The video shows two teenage women punching and kicking Polis in the head and body as she curled up on the restaurant floor. It has been viewed hundreds of thousands of times.
“The turnout tonight is wonderful, I’m so happy,” said Renee Carr, Polis’s mother, who attended the rally with family and neighbors, but without her daughter. “I didn’t think that McDonald’s was a dangerous place, all she wanted to do was eat and use the bathroom.”
In an interview with the Blade after the rally, Carr said she has always known her daughter was transgender and that she has supported her “100 percent.”
“I even carried her pocketbook on the way to the bus stop as a kid,” Carr said, adding that Polis is doing better but was unable to attend. Others at the rally said Polis was afraid to leave her house.
“I want to thank everyone personally who came tonight,” said Kathleen Hand, Polis’s grandmother, who also attended the rally, which was held in the McDonald’s parking lot in Rosedale, Md., where the beating took place. “Chrissy is doing great.”
Several politicians in the crowd expressed surprise and gratitude for the strong turnout.
“This is truly an LGBT moment,” said Mary Washington, a lesbian member of Maryland’s House of Delegates from Baltimore City. “Our allies are here as well. I see this moment lasting and we will resume the fight to pass HB 235.”
She was referring to a transgender non-discrimination bill that was killed by the Maryland Senate just a week prior to the beating.
Baltimore City Council member Carl Stokes echoed those impressed by the large turnout.
“I’m surprised at the turnout,” Stokes said, “it’s great that we have all come out in support of Chrissy and of peace over hate. This happens all too often and it’s important we push back against hate.”
Representatives of the statewide LGBT advocacy group Equality Maryland were on hand and joined the call for an end to anti-transgender violence.
“I’m heartened to see that hundreds of people see that indiscriminate violence needs to stop,” said Equality Maryland board member Lisa Polyak after the rally.

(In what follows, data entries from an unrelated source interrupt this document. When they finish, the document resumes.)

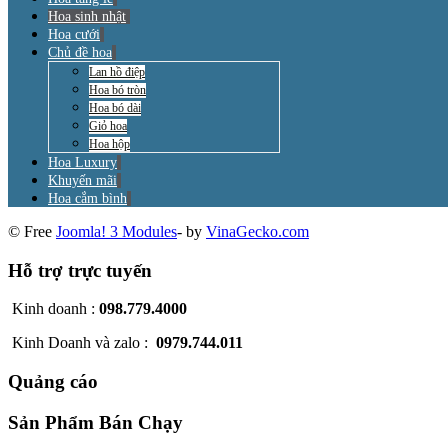
Hoa sinh nhật
Hoa cưới
Chủ đề hoa
Lan hồ điệp
Hoa bó tròn
Hoa bó dài
Giỏ hoa
Hoa hộp
Hoa Luxury
Khuyến mãi
Hoa cắm bình
© Free
Joomla! 3 Modules
- by
VinaGecko.com
Hỗ trợ trực tuyến
Kinh doanh :
098.779.4000
Kinh Doanh và zalo :
0979.744.011
Quảng cáo
Sản Phẩm Bán Chạy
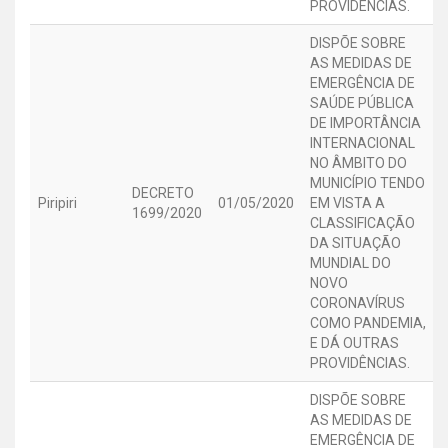
PROVIDÊNCIAS.
DISPÕE SOBRE
AS MEDIDAS DE
EMERGÊNCIA DE
SAÚDE PÚBLICA
DE IMPORTÂNCIA
INTERNACIONAL
NO ÂMBITO DO
MUNICÍPIO TENDO
DECRETO
Piripiri
01/05/2020
EM VISTA A
1699/2020
CLASSIFICAÇÃO
DA SITUAÇÃO
MUNDIAL DO
NOVO
CORONAVÍRUS
COMO PANDEMIA,
E DÁ OUTRAS
PROVIDÊNCIAS.
DISPÕE SOBRE
AS MEDIDAS DE
EMERGÊNCIA DE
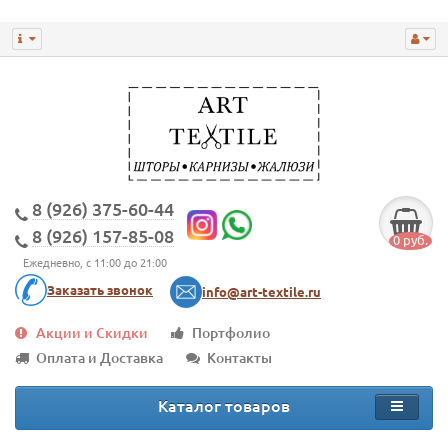
8 (926) 375-60-44
8 (926) 157-85-08
0 руб.
Ежедневно, с 11:00 до 21:00
Заказать звонок
info@art-textile.ru
Акции и Скидки
Портфолио
Оплата и Доставка
Контакты
Каталог товаров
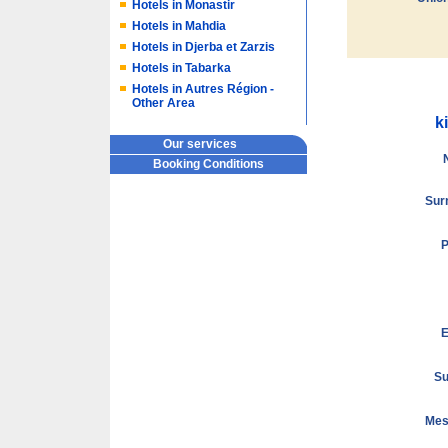
Hotels in Monastir
Hotels in Mahdia
Hotels in Djerba et Zarzis
Hotels in Tabarka
Hotels in Autres Région -
Other Area
k
Our services
Booking Conditions
Sur
E
Su
Mes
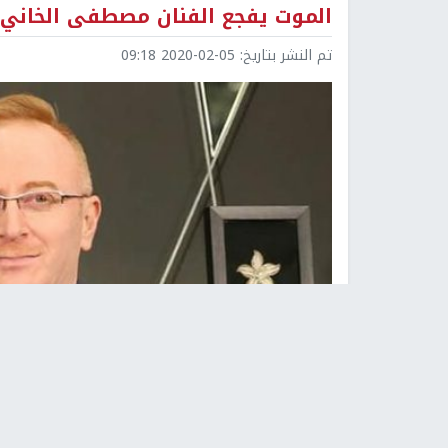
الموت يفجع الفنان مصطفى الخاني
تم النشر بتاريخ:
2020-02-05 09:18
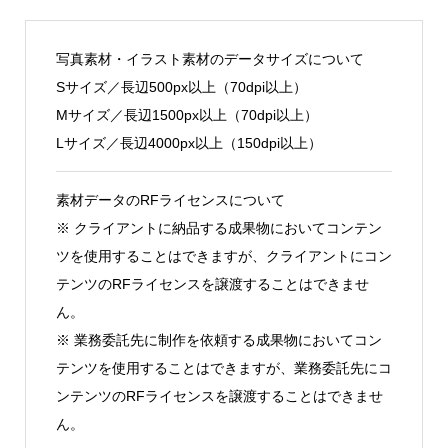
写真素材・イラスト素材のデータサイズについて
Sサイズ／長辺500px以上（70dpi以上）
Mサイズ／長辺1500px以上（70dpi以上）
Lサイズ／長辺4000px以上（150dpi以上）
素材データのRFライセンスについて
※ クライアントに納品する成果物においてコンテン
ツを使用することはできますが、クライアントにコン
テンツのRFライセンスを譲渡することはできませ
ん。
※ 業務委託先に制作を依頼する成果物においてコン
テンツを使用することはできますが、業務委託先にコ
ンテンツのRFライセンスを譲渡することはできませ
ん。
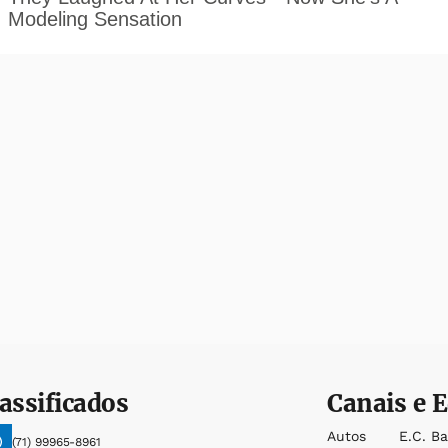
assificados
Canais e E
Autos
E.c. B
(71) 99965-8961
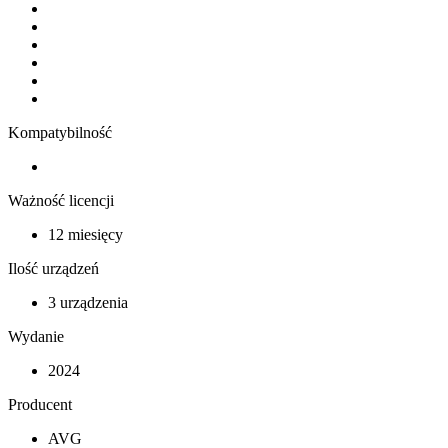
Kompatybilność
Ważność licencji
12 miesięcy
Ilość urządzeń
3 urządzenia
Wydanie
2024
Producent
AVG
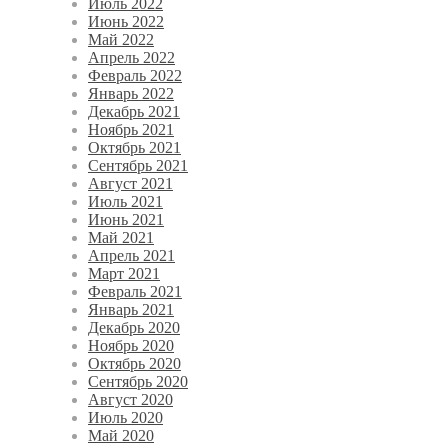
Июль 2022
Июнь 2022
Май 2022
Апрель 2022
Февраль 2022
Январь 2022
Декабрь 2021
Ноябрь 2021
Октябрь 2021
Сентябрь 2021
Август 2021
Июль 2021
Июнь 2021
Май 2021
Апрель 2021
Март 2021
Февраль 2021
Январь 2021
Декабрь 2020
Ноябрь 2020
Октябрь 2020
Сентябрь 2020
Август 2020
Июль 2020
Май 2020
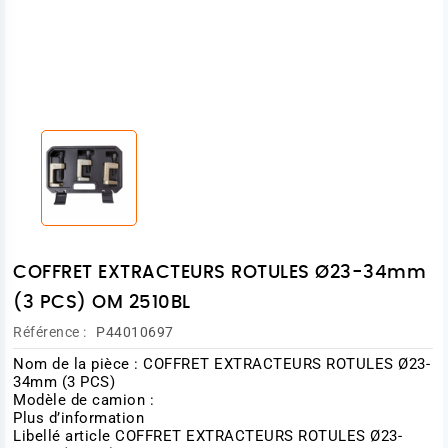
COFFRET EXTRACTEURS ROTULES Ø23-34mm
(3 PCS) OM 2510BL
Référence :
P44010697
Nom de la pièce : COFFRET EXTRACTEURS ROTULES Ø23-
34mm (3 PCS)
Modèle de camion :
Plus d’information
Libellé article COFFRET EXTRACTEURS ROTULES Ø23-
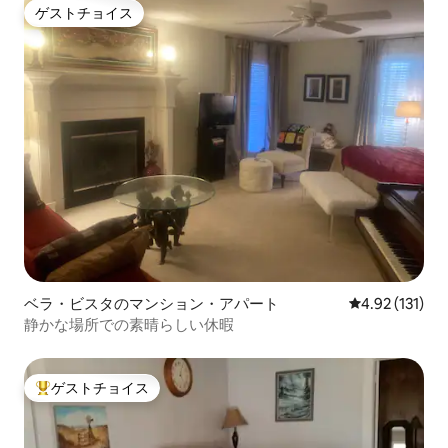
ゲストチョイス
ゲストチョイス
ベラ・ビスタのマンション・アパート
レビュー131
4.92 (131)
静かな場所での素晴らしい休暇
ゲストチョイス
大好評のゲストチョイスです。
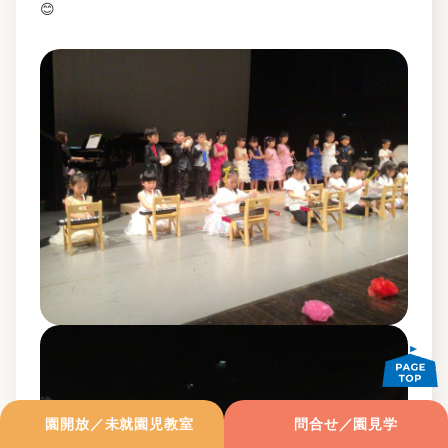
😊
園開放／未就園児教室
問合せ／園見学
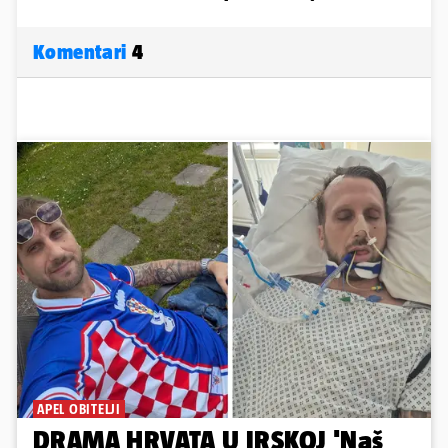
Komentari
4
APEL OBITELJI
DRAMA HRVATA U IRSKOJ 'Naš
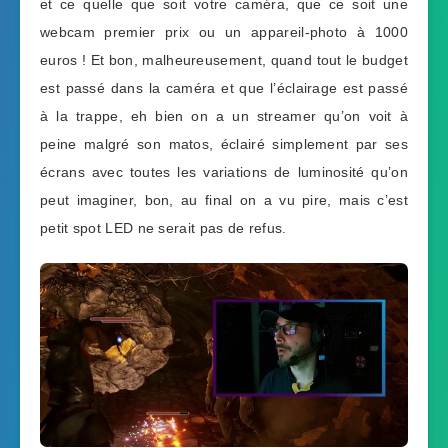
et ce quelle que soit votre caméra, que ce soit une
webcam premier prix ou un appareil-photo à 1000
euros ! Et bon, malheureusement, quand tout le budget
est passé dans la caméra et que l’éclairage est passé
à la trappe, eh bien on a un streamer qu’on voit à
peine malgré son matos, éclairé simplement par ses
écrans avec toutes les variations de luminosité qu’on
peut imaginer, bon, au final on a vu pire, mais c’est
petit spot LED ne serait pas de refus.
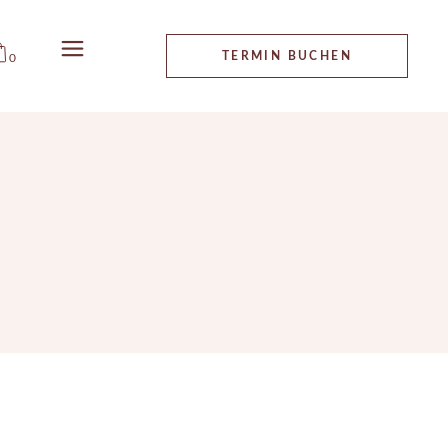
ALLGEMEINE
TERMIN BUCHEN
0
GESCHÄFTSBEDINGUNGEN
IMPRESSUM
DATENSCHUTZ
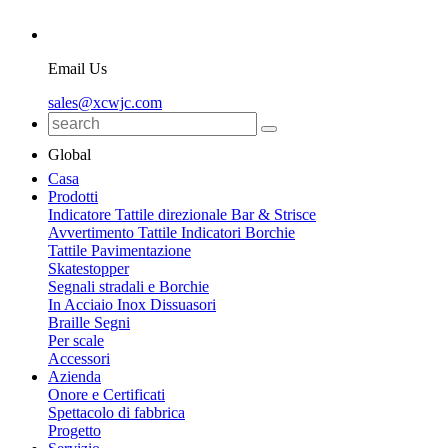
Email Us
sales@xcwjc.com
Global
Casa
Prodotti
Indicatore Tattile direzionale Bar & Strisce
Avvertimento Tattile Indicatori Borchie
Tattile Pavimentazione
Skatestopper
Segnali stradali e Borchie
In Acciaio Inox Dissuasori
Braille Segni
Per scale
Accessori
Azienda
Onore e Certificati
Spettacolo di fabbrica
Progetto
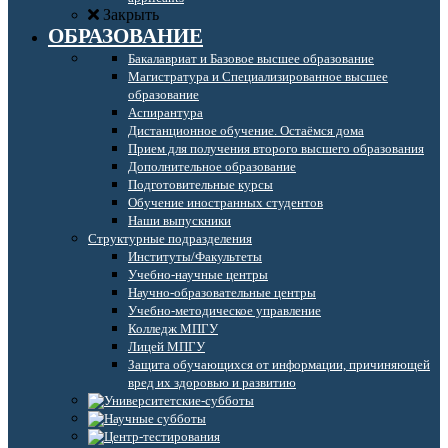
Закрыть
ОБРАЗОВАНИЕ
Бакалавриат и Базовое высшее образование
Магистратура и Специализированное высшее
образование
Аспирантура
Дистанционное обучение. Остаёмся дома
Прием для получения второго высшего образования
Дополнительное образование
Подготовительные курсы
Обучение иностранных студентов
Наши выпускники
Структурные подразделения
Институты/Факультеты
Учебно-научные центры
Научно-образовательные центры
Учебно-методическое управление
Колледж МПГУ
Лицей МПГУ
Защита обучающихся от информации, причиняющей
вред их здоровью и развитию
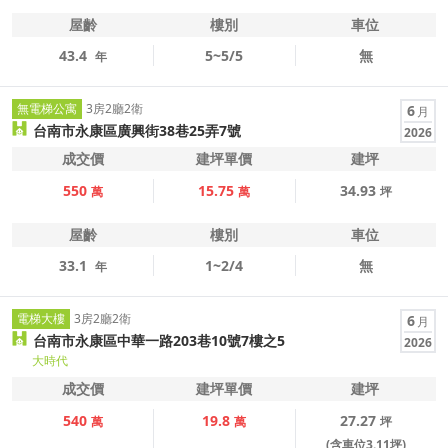
屋齡
樓別
車位
43.4
5~5/5
無
年
無電梯公寓
3房2廳2衛
6
月
台南市永康區廣興街38巷25弄7號
2026
成交價
建坪單價
建坪
550
15.75
34.93
萬
萬
坪
屋齡
樓別
車位
33.1
1~2/4
無
年
電梯大樓
3房2廳2衛
6
月
台南市永康區中華一路203巷10號7樓之5
2026
大時代
成交價
建坪單價
建坪
540
19.8
27.27
萬
萬
坪
(含車位3.11坪)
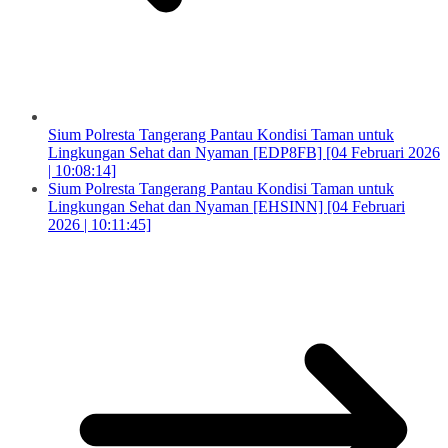
Sium Polresta Tangerang Pantau Kondisi Taman untuk
Lingkungan Sehat dan Nyaman [EDP8FB] [04 Februari 2026
| 10:08:14]
Sium Polresta Tangerang Pantau Kondisi Taman untuk
Lingkungan Sehat dan Nyaman [EHSINN] [04 Februari
2026 | 10:11:45]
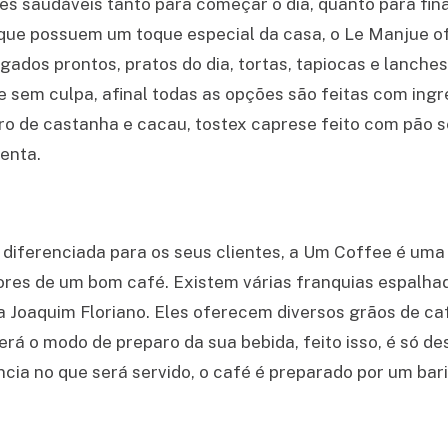
s saudáveis tanto para começar o dia, quanto para fina
s que possuem um toque especial da casa, o Le Manjue 
ados prontos, pratos do dia, tortas, tapiocas e lanche
 sem culpa, afinal todas as opções são feitas com ingr
ro de castanha e cacau, tostex caprese feito com pão 
menta.
diferenciada para os seus clientes, a Um Coffee é uma
res de um bom café. Existem várias franquias espalha
rua Joaquim Floriano. Eles oferecem diversos grãos de c
erá o modo de preparo da sua bebida, feito isso, é só d
cia no que será servido, o café é preparado por um bar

Polis was treated and released from a hospital near the suburban Baltimore McDonald’s. Baltimore County police have charged a 14-year-old woman as a juvenile in the incident. Teonna Monae Brown, 18, was charged with first-degree assault and two counts of second-degree assault in the incident. Brown was involved in a previous assault case at the same McDonald’s location in July 2010, according to a Baltimore Sun report. The victim in that case dropped charges against Brown.
The franchise owner of the McDonald’s where the incident occurred fired the employee who made the video. It’s unclear whether the employee will face any criminal charges.
The three-minute video shows another McDonald’s employee and a female customer attempting to separate the attackers from Polis. It also shows other employees and customers standing by, with some laughing.
A police report says the incident began when the two female attackers became upset after seeing Polis enter the women’s bathroom at the McDonald’s. The employee who recorded the incident posted a message on his YouTube site saying Polis was a man dressed like a woman who entered the women’s bathroom.